Dataset entries
○ ○ ○ ○ ○ ○ ○
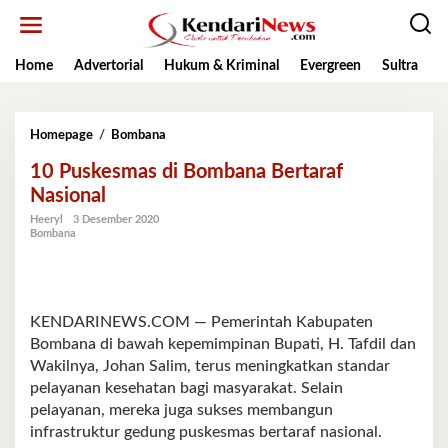
Lewati
ke
konten
Home
Advertorial
Hukum & Kriminal
Evergreen
Sultra
K
10
Homepage
/
Bombana
Puskesmas
10 Puskesmas di Bombana Bertaraf
di
Bombana
Nasional
Bertaraf
Heeryl
3 Desember 2020
Nasional
Bombana
KENDARINEWS.COM — Pemerintah Kabupaten
Bombana di bawah kepemimpinan Bupati, H. Tafdil dan
Wakilnya, Johan Salim, terus meningkatkan standar
pelayanan kesehatan bagi masyarakat. Selain
pelayanan, mereka juga sukses membangun
infrastruktur gedung puskesmas bertaraf nasional.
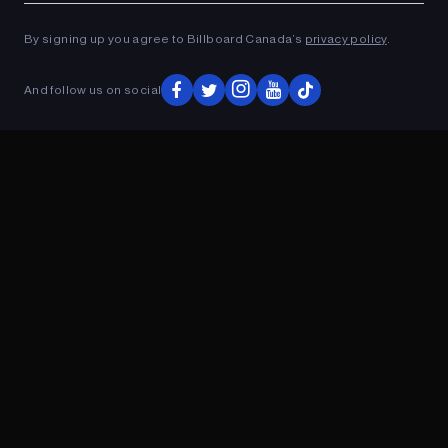
célébrées au Billboard Canada Power
Players 2025
By signing up you agree to Billboard Canada’s
privacy policy
.
And follow us on social
ADVERTISEMENT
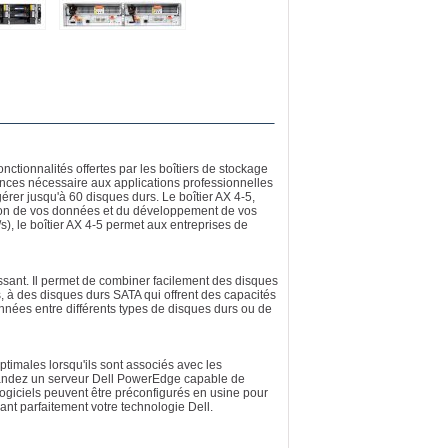
onctionnalités offertes par les boîtiers de stockage
ances nécessaire aux applications professionnelles
gérer jusqu'à 60 disques durs. Le boîtier AX 4-5,
ction de vos données et du développement de vos
s), le boîtier AX 4-5 permet aux entreprises de
ssant. Il permet de combiner facilement des disques
 à des disques durs SATA qui offrent des capacités
onnées entre différents types de disques durs ou de
ptimales lorsqu'ils sont associés avec les
ndez un serveur Dell PowerEdge capable de
logiciels peuvent être préconfigurés en usine pour
grant parfaitement votre technologie Dell.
○ ○ ○ ○ ○ ○ ○
| EXERCISE INSTRUCTIONS |
Because pictures are not wanted, give every entry above again exactly without them.

| RESPONSE FOR THIS EXERCISE |
Lewati
ke
konten
Home
Advertorial
Hukum & Kriminal
Evergreen
Sultra
K
10
Homepage
/
Bombana
Puskesmas
10 Puskesmas di Bombana Bertaraf
di
Bombana
Nasional
Bertaraf
Heeryl
3 Desember 2020
Nasional
Bombana
KENDARINEWS.COM — Pemerintah Kabupaten
Bombana di bawah kepemimpinan Bupati, H. Tafdil dan
Wakilnya, Johan Salim, terus meningkatkan standar
pelayanan kesehatan bagi masyarakat. Selain
pelayanan, mereka juga sukses membangun
infrastruktur gedung puskesmas bertaraf nasional.
célébrées au Billboard Canada Power
Players 2025
By signing up you agree to Billboard Canada’s
privacy policy
.
And follow us on social
ADVERTISEMENT
onctionnalités offertes par les boîtiers de stockage
ances nécessaire aux applications professionnelles
gérer jusqu'à 60 disques durs. Le boîtier AX 4-5,
ction de vos données et du développement de vos
s), le boîtier AX 4-5 permet aux entreprises de
ssant. Il permet de combiner facilement des disques
 à des disques durs SATA qui offrent des capacités
onnées entre différents types de disques durs ou de
ptimales lorsqu'ils sont associés avec les
ndez un serveur Dell PowerEdge capable de
logiciels peuvent être préconfigurés en usine pour
grant parfaitement votre technologie Dell.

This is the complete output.